18.4 Parsing and grammar

Parsing - The process by which a computer language takes a string and constructs an expression. Parsing is governed by a set of rules known as a grammar.
We are going to use lobstr::ast() to explore some of the details of R’s grammar, and then show how you can transform back and forth between expressions and strings.
Operator precedence - Conventions used by the programming language to resolve ambiguity.
Infix functions introduce two sources of ambiguity.
The first source of ambiguity arises from infix functions: what does 1 + 2 * 3 yield? Do you get 9 (i.e., (1 + 2) * 3), or 7 (i.e., 1 + (2 * 3))? In other words, which of the two possible parse trees below does R use?

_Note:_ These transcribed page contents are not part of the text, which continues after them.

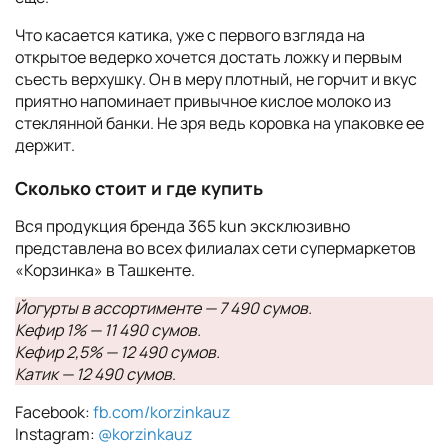
Что касается катика, уже с первого взгляда на
открытое ведерко хочется достать ложку и первым
съесть верхушку. Он в меру плотный, не горчит и вкус
приятно напоминает привычное кислое молоко из
стеклянной банки. Не зря ведь коровка на упаковке ее
держит.
Сколько стоит и где купить
Вся продукция бренда 365 kun эксклюзивно
представлена во всех филиалах сети супермаркетов
«Корзинка» в Ташкенте.
Йогурты в ассортименте — 7 490 сумов.
Кефир 1% — 11 490 сумов.
Кефир 2,5% — 12 490 сумов.
Катик — 12 490 сумов
.
Facebook:
fb.com/korzinkauz
Instagram:
@korzinkauz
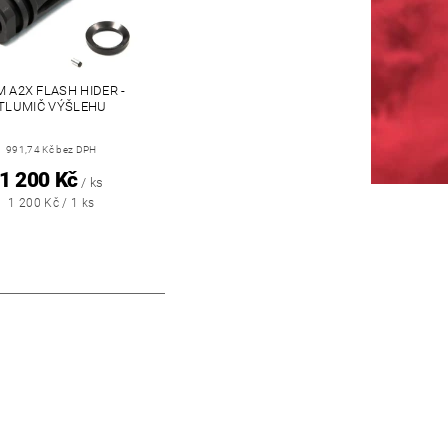
 A2X FLASH HIDER -
TLUMIČ VÝŠLEHU
991,74 Kč bez DPH
1 200 Kč
/ ks
1 200 Kč / 1 ks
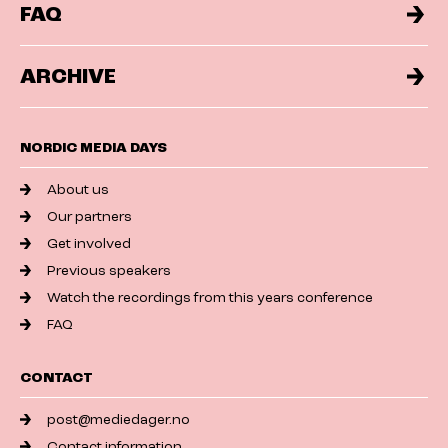
FAQ
ARCHIVE
NORDIC MEDIA DAYS
About us
Our partners
Get involved
Previous speakers
Watch the recordings from this years conference
FAQ
CONTACT
post@mediedager.no
Contact information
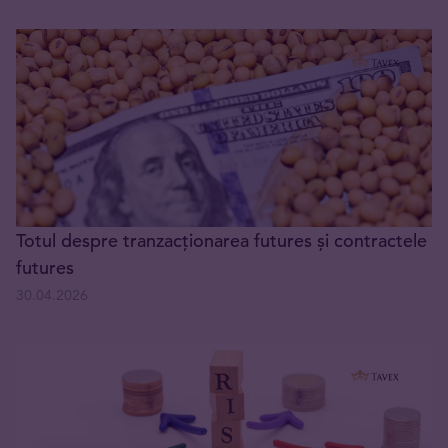
Totul despre tranzacționarea futures și contractele
futures
30.04.2026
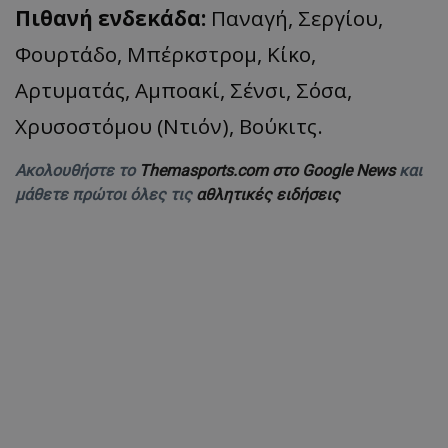
Πιθανή ενδεκάδα:
Παναγή, Σεργίου,
Φουρτάδο, Μπέρκστρομ, Κίκο,
Αρτυματάς, Αμποακί, Σένσι, Σόσα,
Χρυσοστόμου (Ντιόν), Βούκιτς.
Ακολουθήστε το
Themasports.com στο Google News
και
μάθετε πρώτοι όλες τις
αθλητικές ειδήσεις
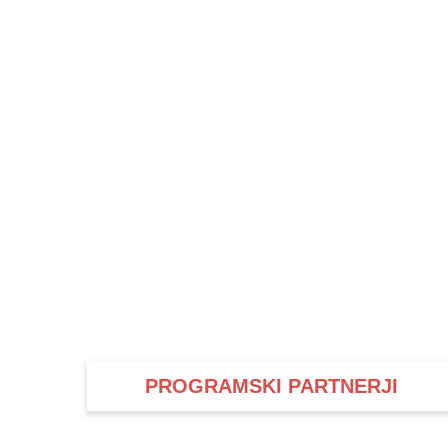
PROGRAMSKI PARTNERJI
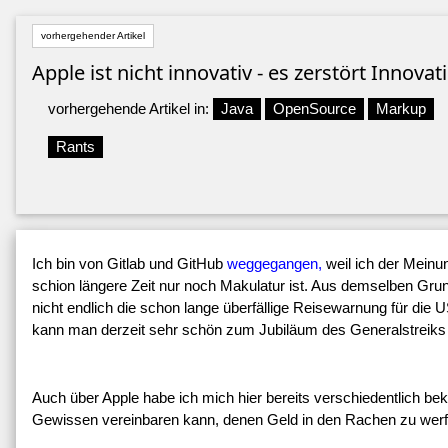
vorhergehender Artikel
Apple ist nicht innovativ - es zerstört Innova
vorhergehende Artikel in:
Java
OpenSource
Markup
Rants
Ich bin von Gitlab und GitHub
weggegangen,
weil ich der Meinu
schion längere Zeit nur noch Makulatur ist. Aus demselben Gru
nicht endlich die schon lange überfällige Reisewarnung für di
kann man derzeit sehr schön zum Jubiläum des Generalstreiks
Auch über Apple habe ich mich hier bereits verschiedentlich bek
Gewissen vereinbaren kann, denen Geld in den Rachen zu werf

Programming languages use conventions called operator precedence to resolve this ambiguity. We can use ast() to see what R does:

lobstr::ast(1 + 2 * 3)
#> █─`+` 
#> ├─1 
#> └─█─`*` 
#>   ├─2 
#>   └─3

PEMDAS (or BEDMAS or BODMAS, depending on where in the world you grew up) is pretty clear on what to do. Other operator precedence isn’t as clear.
There’s one particularly surprising case in R:
- ! has a much lower precedence (i.e., it binds less tightly) than you might expect.
- This allows you to write useful operations like:

lobstr::ast(!x %in% y)
#> █─`!` 
#> └─█─`%in%` 
#>   ├─x 
#>   └─y

R has over 30 infix operators divided into 18 precedence groups.
While the details are described in ?Syntax, very few people have memorized the complete ordering.
If there’s any confusion, use parentheses!

# override PEMDAS
lobstr::ast((1 + 2) * 3)
#> █─`*` 
#> ├─█─`(` 
#> │ └─█─`+` 
#> │   ├─1 
#> │   └─2 
#> └─3

The second source of ambiguity is introduced by repeated usage of the same infix function.

1 + 2 + 3
#> [1] 6

# What does R do first?
(1 + 2) + 3
#> [1] 6

# or
1 + (2 + 3)
#> [1] 6

In this case it doesn’t matter. Other places it might, like in ggplot2.
In R, most operators are left-associative, i.e., the operations on the left are evaluated first:

lobstr::ast(1 + 2 + 3)
#> █─`+` 
#> ├─█─`+` 
#> │ ├─1 
#> │ └─2 
#> └─3

There are two exceptions to the left-associative rule:
1. exponentiation
2. assignment

lobstr::ast(2 ^ 2 ^ 3)
#> █─`^` 
#> ├─2 
#> └─█─`^` 
#>   ├─2 
#>   └─3

lobstr::ast(x <- y <- z)
#> █─`<-` 
#> ├─x 
#> └─█─`<-` 
#>   ├─y 
#>   └─z

Parsing - turning characters you’ve typed into an AST (i.e., from strings to expressions).
R usually takes care of parsing code for us.
But occasionally you have code stored as a string, and you want to parse it yourself.
You can do so using rlang::parse_expr():

x1 <- "y <- x + 10"
x1
#> [1] "y <- x + 10"
is.call(x1)
#> [1] FALSE

x2 <- rlang::parse_expr(x1)
x2
#> y <- x + 10
is.call(x2)
#> [1] TRUE

parse_expr() always returns a single expression.
If you have multiple expression separated by ; or ,, you’ll need to use rlang::parse_exprs() which is the plural version of rlang::parse_expr(). It returns a list of expressions:

x3 <- "a <- 1; a + 1"

rlang::parse_exprs(x3)
#> [[1]]
#> a <- 1
#> 
#> [[2]]
#> a + 1

If you find yourself parsing strings into expressions often, quasiquotation may be a safer approach.
- More about quasiquaotation in Chapter 19.
The inverse of parsing is deparsing.
Deparsing - given an expression, you want the string that would generate it.
Deparsing happens automatically when you print an expression.
You can get the string with rlang::expr_text():
Parsing and deparsing are not symmetric.
- Parsing creates the AST which means that we lose backticks around ordinary names, comments, and whitespace.

cat(expr_text(expr({
  # This is a comment
  x <-             `x` + 1
})))
#> {
#>     x <- x + 1
#> }